Здесь тоже не были мне особенно рады.
– Еще какие-то вопросы? – явно показывая, что не имеет ни малейшего желания на них отвечать, спросил Маркелов.
– Да, остались невыясненными некоторые детали, – давая понять, что просто так не уйду, решительно произнесла я. – Имеются некоторые расхождения в показаниях, я хотела бы выяснить, с чем это связано. Супруга Вадима Владленовича утверждает, что незадолго перед исчезновением он опасался чего-то. Даже вспомнил о своем намерении оформить разрешение на оружие. Тем временем сотрудники офиса и ближайшие коллеги, как вы, ничего такого не отмечают. Вам не кажется это странным?
– Мы, как вы очень верно заметили, всего лишь сотрудники офиса, – немного подумав, ответил Маркелов. – Мы не можем знать всех тонкостей настроения босса так, как знает это его супруга. Вполне возможно, что какие-то нюансы ускользнули от нашего внимания, не вижу здесь ничего необычного.
– Тем не менее кое-что необычное здесь все-таки есть. Тамара Давидовна упоминала, что на мысль об опасениях мужа ее навели отрывки деловых переговоров, которые Вадим Владленович вел дома. В частности, она говорила, что он весьма дотошно выяснял, кто будет присутствовать на встречах, и если человек был ему незнаком, мог даже отменить визит. Вы как сотрудники офиса наверняка имели возможность гораздо чаще слышать переговоры босса, но подобных выводов не сделали. Вот это мне и кажется необычным.
– Боюсь, я не совсем понимаю, о чем вы говорите. – Маркелов почти не скрывал раздражения. – Если не ошибаюсь, в нашем предыдущем разговоре мы уже затрагивали эту тему, и тогда я сказал вам все, что думаю по этому поводу. Вадим в последнее время был раздражен, и раздражение это было вполне объяснимо. Относительно того, получал ли он от кого-то угрозы или имел ли поводы чего-то опасаться, я не имею никакой информации. Мы не дружим домами, и он не делился со мной сокровенным. У нас чисто деловые взаимоотношения.
Отповедь была совершенно недвусмысленной и не очень-то вежливой. Но, внимательно наблюдая за мимикой Маркелова и вслушиваясь в его интонации, я понимала, что резкий тон и раздражение – это всего лишь ширма, за которой опытный делец и переговорщик пытается скрыть нечто по-настоящему важное. Вполне возможно, он обладал информацией, которая могла бы пролить свет на исчезновение его босса, но по каким-то причинам хотел эту информацию утаить.

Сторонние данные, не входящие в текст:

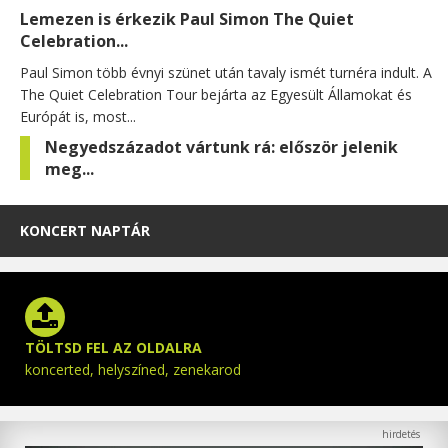
Lemezen is érkezik Paul Simon The Quiet
Celebration...
Paul Simon több évnyi szünet után tavaly ismét turnéra indult. A
The Quiet Celebration Tour bejárta az Egyesült Államokat és
Európát is, most...
Negyedszázadot vártunk rá: először jelenik
meg...
KONCERT NAPTÁR
TÖLTSD FEL AZ OLDALRA
koncerted, helyszíned, zenekarod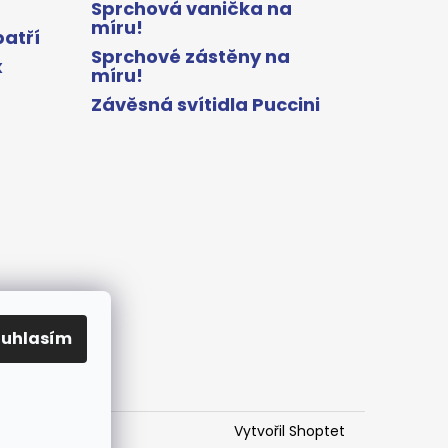
Sprchová vanička na
míru!
patří
Sprchové zástěny na
x
míru!
Závěsná svítidla Puccini
ouhlasím
Vytvořil Shoptet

«Почему? – пыталась угадать я. – Он причастен к этому преступлению? Может быть, дело здесь действительно в любовном треугольнике, и Маркелов и есть заказчик? Или все совсем наоборот? Первый зам отлично знает, чего или кого именно опасался его босс, и сам испытывает те же страхи? Да уж, оказаться на месте Хикметова не пожелаешь никому».

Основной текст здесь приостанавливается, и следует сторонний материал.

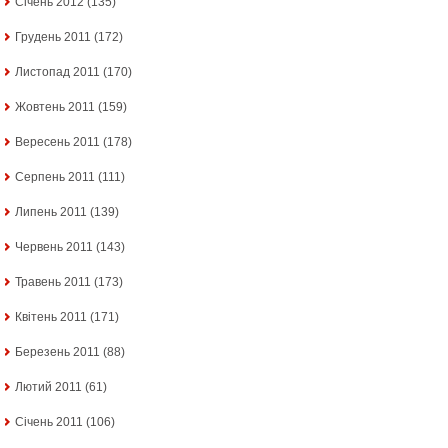
Січень 2012
(135)
Грудень 2011
(172)
Листопад 2011
(170)
Жовтень 2011
(159)
Вересень 2011
(178)
Серпень 2011
(111)
Липень 2011
(139)
Червень 2011
(143)
Травень 2011
(173)
Квітень 2011
(171)
Березень 2011
(88)
Лютий 2011
(61)
Січень 2011
(106)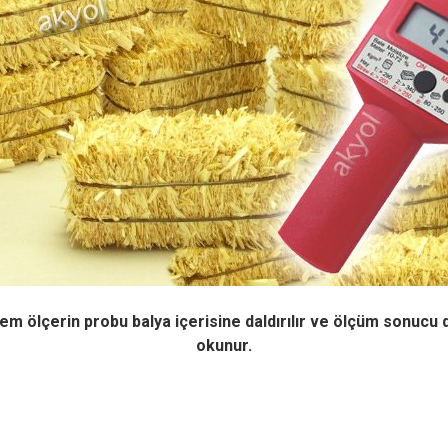
m ölçerin probu balya içerisine daldırılır ve ölçüm sonucu d
okunur.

Но так или иначе, чтобы мой план сработал, необходимо было исходить из того, что Маркелов причастен. В каком-то смысле это именно так и было. Независимо от причин, заставлявших его скрывать информацию, он препятствовал установлению истины, а значит, вольно или невольно являлся пособником преступников.
– Что ж, если у вас были чисто деловые отношения, давайте поговорим о делах, – продолжила я. – Насколько мне известно, деловые контакты у Вадима Владленовича были не только в Тарасове. Периодически он решал какие-то вопросы в столице, вы не могли бы вкратце обрисовать, чего они касались?
Этот совершенно незатейливый и вполне «деловой» вопрос вызвал у Маркелова практически такую же реакцию, какую у Леры вызвало сообщение о смерти Хикметова. Лицо его потеряло всякое выражение, стало похоже на мертвое лицо гипсовой статуи.